We have all the Aires in France 2nd edition, does anyone know if its worth getting the 3rd edition?

Or is there another alternative in english?


Richard...


----------



## geraldandannie (Jun 4, 2006)

Hi Richard

We found the 3rd edition easier to use (the maps at the front are better), and obviously it's more up to date.

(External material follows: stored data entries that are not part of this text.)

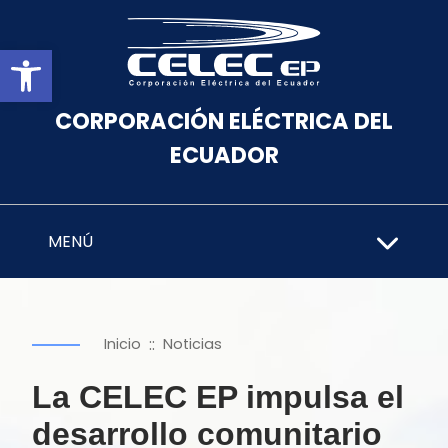
Abrir barra de herramientas
CORPORACIÓN ELÉCTRICA DEL
ECUADOR
MENÚ
::
Inicio
Noticias
La CELEC EP impulsa el
desarrollo comunitario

There are a number of listed aires that have CLOSED written across them in the book.

I think we used getting on for 40 aires from the book this spring, and didn't find any problems (wrong GPS, closed aires, etc).

It depends on how much you intend to use it, but we're glad we bought it just before we set off.

Gerald


----------



## SidT (May 9, 2005)

Depends on how much you use it.

2nd edition has 1600 sites with 1300 of them inspected.

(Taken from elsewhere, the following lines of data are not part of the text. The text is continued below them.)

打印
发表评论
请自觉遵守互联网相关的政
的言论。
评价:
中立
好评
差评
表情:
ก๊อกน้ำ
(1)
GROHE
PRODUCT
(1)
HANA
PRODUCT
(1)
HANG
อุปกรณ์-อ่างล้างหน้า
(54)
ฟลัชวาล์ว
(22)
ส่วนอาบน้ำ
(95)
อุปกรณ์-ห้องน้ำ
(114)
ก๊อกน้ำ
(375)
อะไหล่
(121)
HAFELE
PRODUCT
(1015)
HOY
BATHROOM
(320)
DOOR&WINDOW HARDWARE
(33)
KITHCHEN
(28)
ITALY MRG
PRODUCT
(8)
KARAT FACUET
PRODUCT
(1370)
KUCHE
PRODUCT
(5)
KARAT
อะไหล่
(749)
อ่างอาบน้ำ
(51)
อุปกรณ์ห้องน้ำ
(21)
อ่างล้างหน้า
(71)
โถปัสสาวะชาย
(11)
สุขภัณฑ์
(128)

3rd edition has 2100 sites inspected, photographed and evaluated ( it says on the cover ) personaly I think 3rd edition is better.

Happy travels Sid


----------



## angie (May 16, 2005)

Hi Richard,
Another vote here for the 3rd edition


----------



## greenasthegrass (Oct 27, 2007)

When are you going Richard? You can borrow ours if you want if not going same time as us saves buying one!


Greenie


----------



## RichardnGill (Aug 31, 2006)

Thanks for the very kind offer Greenie, we are going from July 27th to August 14th.

I guess the problem would be getting and returning it if, as you normally go when we come back?

Wheres ya been, not seen you for a long time  



Richard...


----------



## iandsm (May 18, 2007)

*3rd edition*

Yes, it is. Very good for the price.


----------



## tude (Feb 9, 2008)

*3RD EDITION*

WELL IM A BIT DIFFERENT I THINK THE 2ND EDITION IS EASYER TO USE BUT THE NEW ONE HAS LPG STATIONS ASWELL WHICH IS USEFULL


----------